### Description of the task
Output each record exactly as given. Leave out every picture.
BEGIN
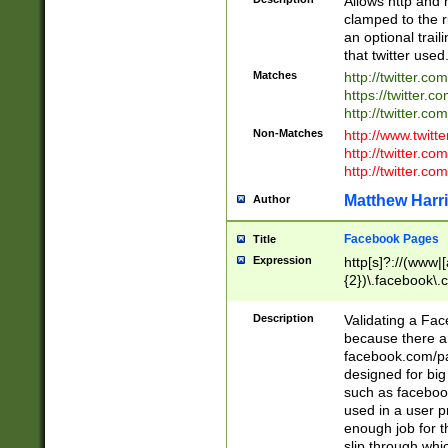
Allows http and 
clamped to the r
an optional trai
that twitter used
Matches
http://twitter.co
https://twitter.c
http://twitter.com
Non-Matches
http://www.twitt
http://twitter.c
http://twitter.com
Matthew Harr
Author
Facebook Pages
Title
Expression
http[s]?://(www|
{2})\.facebook\.
9\.-]+)[/]?$
Description
Validating a Face
because there are
facebook.com/p
designed for big
such as facebook
used in a user p
enough job for t
slip through whi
END
### Output
Allows http and 
clamped to the r
an optional trai
that twitter used
Matches
http://twitter.co
https://twitter.c
http://twitter.com
Non-Matches
http://www.twitt
http://twitter.c
http://twitter.com
Matthew Harr
Author
Facebook Pages
Title
Expression
http[s]?://(www|
{2})\.facebook\.
9\.-]+)[/]?$
Description
Validating a Face
because there are
facebook.com/p
designed for big
such as facebook
used in a user p
enough job for t
slip through whi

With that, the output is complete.